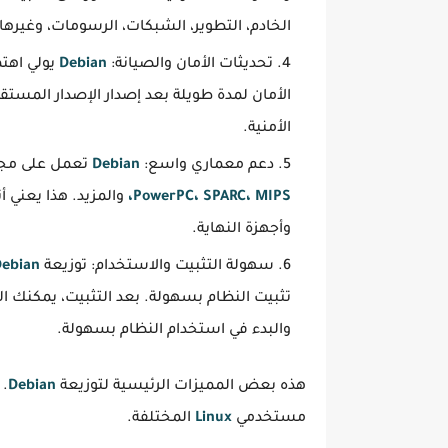
الخادم، التطوير، الشبكات، الرسومات، وغيرها.
تحديثات الأمان والصيانة:
Debian
يولي اهتما
الأمان لمدة طويلة بعد إصدار الإصدار المستق
الأمنية.
دعم معماري واسع:
Debian
تعمل على مجم
PowerPC، SPARC، MIPS،
والمزيد. هذا يعني أ
وأجهزة النهاية.
سهولة التثبيت والاستخدام: توزيعة
ebian
تثبيت النظام بسهولة. بعد التثبيت، يمكنك 
والبدء في استخدام النظام بسهولة.
هذه بعض المميزات الرئيسية لتوزيعة
Debian
. 
مستخدمي
Linux
المختلفة.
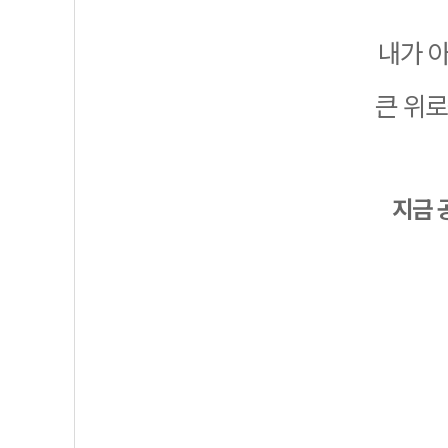
내가 아
큰 위로
지금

■ ■ ■ ■

**Task to complete**
Nothing but an exact repeat of the records, pictures excluded, belongs in the answer.

**Answer to this task**
الخادم، التطوير، الشبكات، الرسومات، وغيرها.
تحديثات الأمان والصيانة:
Debian
يولي اهتما
الأمان لمدة طويلة بعد إصدار الإصدار المستق
الأمنية.
دعم معماري واسع:
Debian
تعمل على مجم
PowerPC، SPARC، MIPS،
والمزيد. هذا يعني أ
وأجهزة النهاية.
سهولة التثبيت والاستخدام: توزيعة
ebian
تثبيت النظام بسهولة. بعد التثبيت، يمكنك 
والبدء في استخدام النظام بسهولة.
هذه بعض المميزات الرئيسية لتوزيعة
Debian
. 
مستخدمي
Linux
المختلفة.
내가 아
큰 위로
지금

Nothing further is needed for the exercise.